8 thoughts on “Judgement at the Grocery Store

  1. I can soooo identify with this (perhaps I am just a smidgen OCD). Some supermarkets here require you to put a dollar or a token into their trolleys to release them and you have to attach it to another trolley in order to get it back. And wonder oh wonder, people are tight enough to walk back all the way to the shop entrance to get their coin back. 🙂 Perhaps put this in your supermarket’s suggestion box?
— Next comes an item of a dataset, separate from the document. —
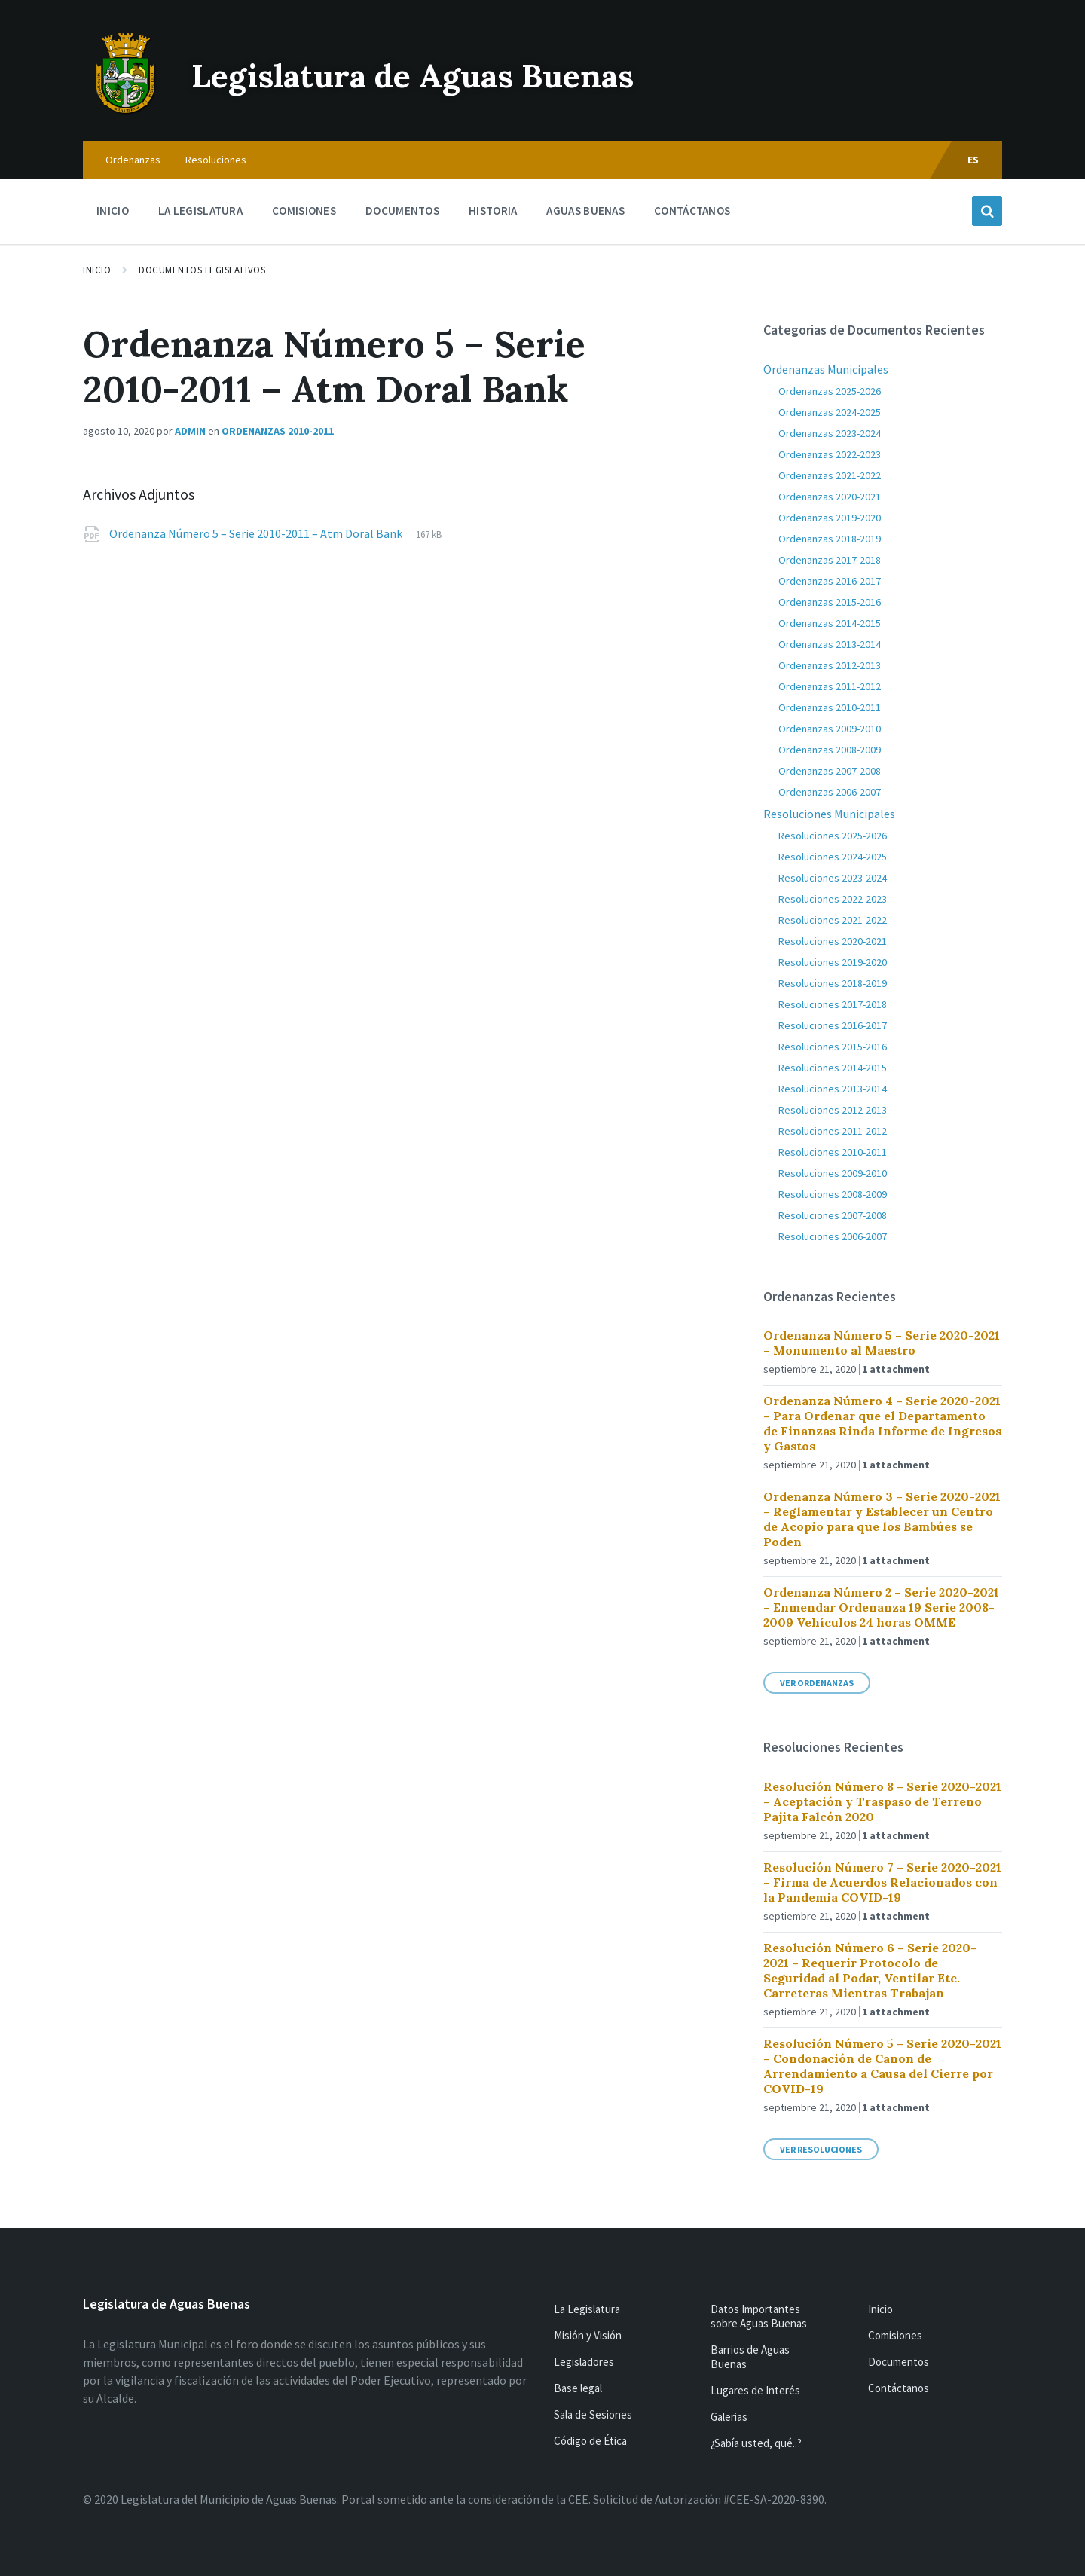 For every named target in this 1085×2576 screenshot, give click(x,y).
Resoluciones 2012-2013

  2. Sorry for the aggravation of the wrist fracture, even more for the anger over misdiagnosis. Wish it were a much less common experience than it is. I mean you wait all that time in the ER because all the serious crises that arrive hours after you still get seen first, finally get assessed, and they MISS a fracture. I would be venting about that, believe me.
    Good to know I am validated by S.A. as a cart returner. It helps me accumulate the steps for my daily goal. And that goal got nice validation yesterday at doctor office checkup, that I am doing well keeping myself healthy despite stressful workload and advanced age.
    So maybe stores should promote cart return as a health benefit?

  3. The non returners are a pain. And what gets me is that so few parking lots have returns near any of the disabled parking. I’ve always been a returner, but since my husband got hurt and put on permanent disability it’s difficult. I usually just end up returning them to the store, which isn’t as easy as one would think. And of course no one going into the store who is going to need a trolley offers to take mine off my hands saving me a few steps. That too should be a common courtesy.

  4. I am 100 percent a Returner. I can’t stand how inconsiderate some people can be — as if they don’t have to dodge abandoned carts themselves sometimes. It takes only a few seconds to return the cart. There’s really no excuse.